La fermeture de la piscine de Beaubreuil : sujet qui a cristallisé les attentions au cours de ces 18 derniers mois à Limoges.

Et pour cause, unique et dernier échappatoire pour les habitants du quartier, l’été, à la monotonie bétonnée des tours et du macadam, elle a été considérée comme un boulet (sic) pour les finances de la ville qui avait fait de sa fermeture une priorité absolue.

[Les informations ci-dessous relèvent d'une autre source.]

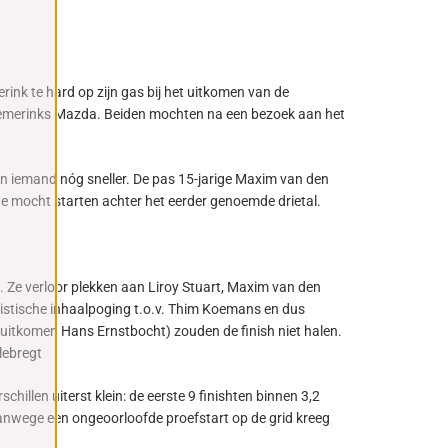
ink te hard op zijn gas bij het uitkomen van de
 Siemerinks Mazda. Beiden mochten na een bezoek aan het
én iemand nóg sneller. De pas 15-jarige Maxim van den
erde mocht starten achter het eerder genoemde drietal.
. Ze verloor plekken aan Liroy Stuart, Maxim van den
timistische inhaalpoging t.o.v. Thim Koemans en dus
r uitkomen Hans Ernstbocht) zouden de finish niet halen.
lebregt
llen uiterst klein: de eerste 9 finishten binnen 3,2
Vanwege een ongeoorloofde proefstart op de grid kreeg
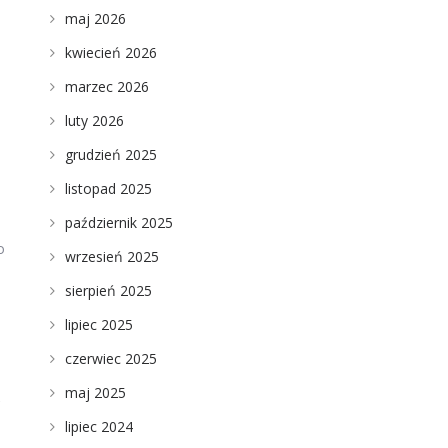
maj 2026
kwiecień 2026
marzec 2026
luty 2026
grudzień 2025
listopad 2025
październik 2025
o
wrzesień 2025
sierpień 2025
lipiec 2025
czerwiec 2025
maj 2025
,
lipiec 2024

Le coupable porte un nom : l’Aquapolis, un mastodonte de centre aquatique doté de 3 bassins, d’un SPA, d’une salle de sport et d’exclusivités sur les mycoses plantaires, qui a ouvert ses portes en janvier 2015 à quelques encablures du boulet (2km).

L’Aquapolis, encore lui

« Quel est l’intérêt d’avoir et l’Aquapolis et une piscine de proximité dans un même périmètre ? » a-t-on argué en boucle du côté de la majorité tout au long de la procédure. De prime abord, l’argument se tenait. A ceci près que : l’offre diffère entre les 2 établissements, l’Aquapolis exige aux habitants de Beaubreuil d’être véhiculés pour s’y rendre et les prix vont du simple au double à l’entrée.

Nous nous permettons alors la question : Va-t-on dans un 5 étoiles à Saint-Cyr-sur-Mer si les campings de Royan affichent complet ? Non. Mais qu’importe, la piscine de Beaubreuil n’est plus « rentable ». Circulez, y’a rien à voir.

Ça, c’est pour la version officielle. Officieusement, il semblerait que les motivations relatives à cette fermeture soit sensiblement différentes. Du moins, c’est le constat qui ressort du rapport rendu par nos éminents journalistes (août 2016), qui fait état après 6 mois d’enquête, entre autres, de fortes pressions venues de l’étage supérieur.

Des arguments fallacieux et une réalité obscure

« Qui dit fusion des régions dit mélange des cultures, des traditions et des patrimoines », aurait ainsi formulé le très subversif président – chauve –, Alain Rousset, lors d’un rassemblement entre les pontes de la Grande Région (septembre 2015).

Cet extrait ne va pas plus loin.